I have the following dataframe df
with datetime index.
open high low close DateTime 2016-02-04 01:00:00 1.10886 1.10887 1.10702 1.10747 2016-02-04 02:00:00 1.10746 1.10893 1.10695 1.10810 2016-02-04 03:00:00 1.10809 1.11403 1.10788 1.11326 2016-02-04 04:00:00 1.11327 1.11673 1.11306 1.11628 2016-02-04 05:00:00 1.11628 1.11835 1.11523 1.11815 2016-02-04 06:00:00 1.11813 1.11848 1.11653 1.11723 2016-02-04 07:00:00 1.11712 1.12020 1.11705 1.11941
I need to filter out the indexes where the following condition is met.
It’s written in mql4
code which is where I’m converting this from, so bear with me.
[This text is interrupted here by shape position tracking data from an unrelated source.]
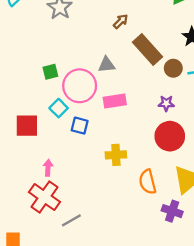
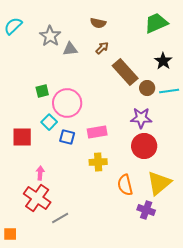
gray triangle: (107, 65) -> (70, 49), moved
pink rectangle: (115, 101) -> (97, 132), moved
purple star: (166, 103) -> (141, 118), size x1.5

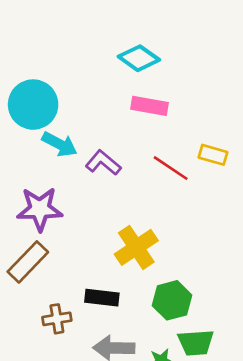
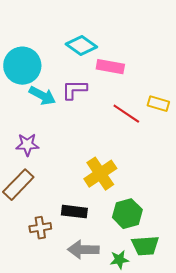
cyan diamond: (139, 58) -> (81, 46), moved
purple L-shape: (103, 163) -> (74, 90), moved, turned -40
purple star: (40, 209) -> (27, 145), size x0.7

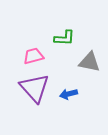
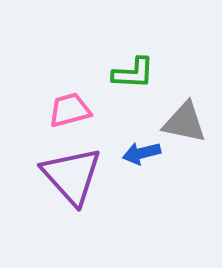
blue arrow: (68, 94) -> (142, 153), moved

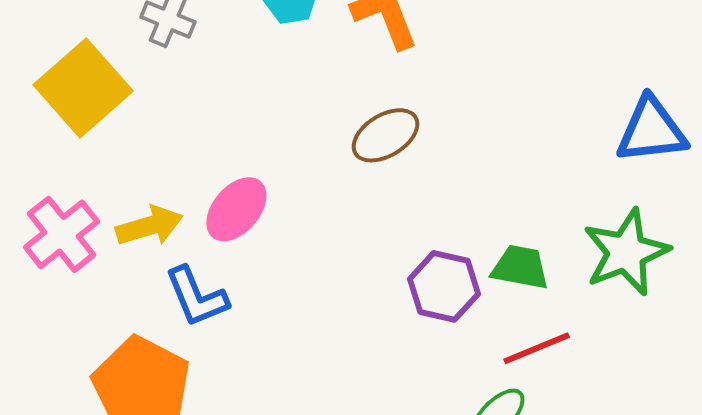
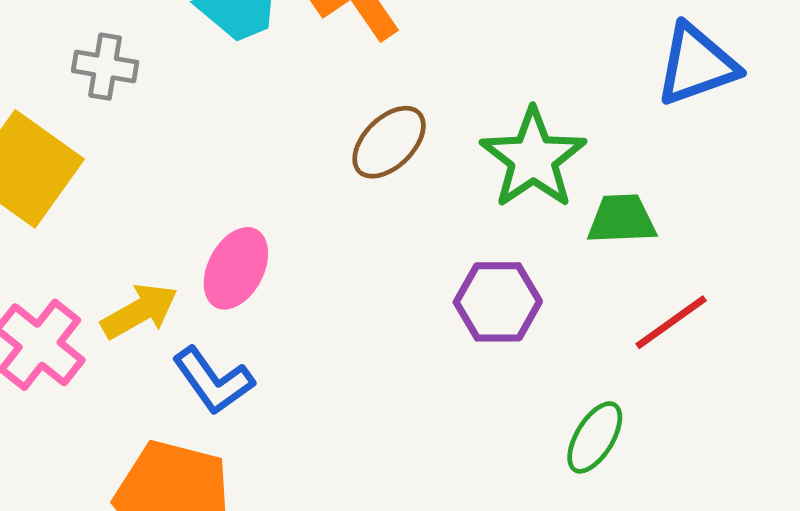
green star: (626, 252) -> (533, 158), moved
green trapezoid: (520, 267) -> (622, 219), moved
red line: (537, 348) -> (671, 322), moved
Using numbers as indexes so the bar2Open == 'open'
is the value in the second row prior to the current one and bar1Low == 'low'
is the value of the previous row:
double buffer = 10; double a = (bar2Open < bar2Close) ? bar1Low : bar1High; double b = (bar2Open < bar2Close) ? bar3High : bar3Low; if(abs(a-b) >= buffer) { do something; }
I’d like to do this with some form of itertuples()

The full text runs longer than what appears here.